Look through the data below for the line with "Арендаренко Андрей Михайлович" and the line with "kubanseg@mail.ru", then output those two and all lines in between, exactly as written.

(Transcribed page contents)

_ _ _

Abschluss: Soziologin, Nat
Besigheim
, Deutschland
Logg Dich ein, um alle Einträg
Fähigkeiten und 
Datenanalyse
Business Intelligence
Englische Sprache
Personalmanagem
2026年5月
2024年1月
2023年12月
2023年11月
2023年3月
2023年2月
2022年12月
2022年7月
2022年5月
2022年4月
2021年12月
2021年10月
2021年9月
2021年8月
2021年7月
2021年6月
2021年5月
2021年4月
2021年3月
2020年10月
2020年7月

_ _ _

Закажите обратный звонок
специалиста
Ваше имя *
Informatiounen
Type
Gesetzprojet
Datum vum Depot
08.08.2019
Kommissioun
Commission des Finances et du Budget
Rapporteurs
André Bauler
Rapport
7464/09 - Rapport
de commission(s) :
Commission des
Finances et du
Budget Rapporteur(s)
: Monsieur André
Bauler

_ _ _

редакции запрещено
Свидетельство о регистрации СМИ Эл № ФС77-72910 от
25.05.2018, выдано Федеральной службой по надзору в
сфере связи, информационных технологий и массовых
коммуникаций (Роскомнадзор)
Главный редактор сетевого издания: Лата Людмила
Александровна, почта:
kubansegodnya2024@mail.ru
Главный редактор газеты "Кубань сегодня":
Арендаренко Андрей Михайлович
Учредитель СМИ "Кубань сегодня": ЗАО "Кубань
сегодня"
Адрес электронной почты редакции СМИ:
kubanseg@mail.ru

_ _ _

→ **Answer to this exercise**
Арендаренко Андрей Михайлович
Учредитель СМИ "Кубань сегодня": ЗАО "Кубань
сегодня"
Адрес электронной почты редакции СМИ:
kubanseg@mail.ru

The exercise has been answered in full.